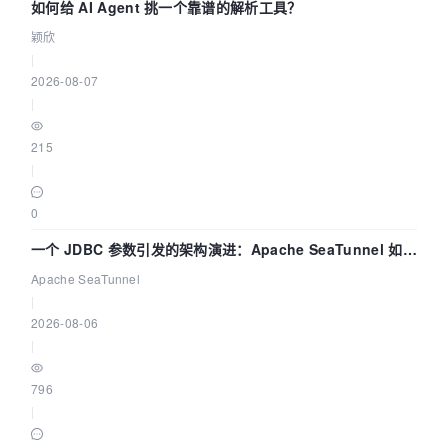
如何给 AI Agent 挑一个靠谱的解析工具？
颖欣
|
2026-08-07
|
215
|
0
一个 JDBC 参数引发的架构演进：Apache SeaTunnel 如何
解决数据同步中的“定时 Flush”难题
Apache SeaTunnel
|
2026-08-06
|
796
|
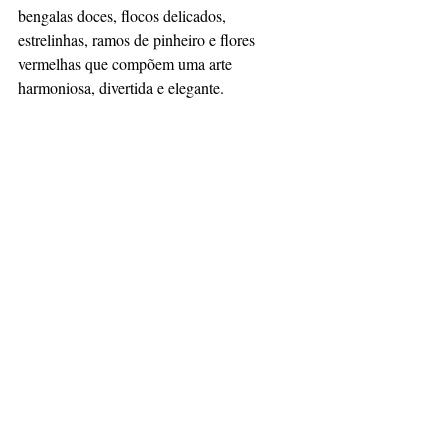
bengalas doces, flocos delicados, 
estrelinhas, ramos de pinheiro e flores 
vermelhas que compõem uma arte 
harmoniosa, divertida e elegante.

-=-=-

### Problem to solve:
Say the number of lines in the listing that hold "SeaTunnel", with no added words.

### Answer space:
2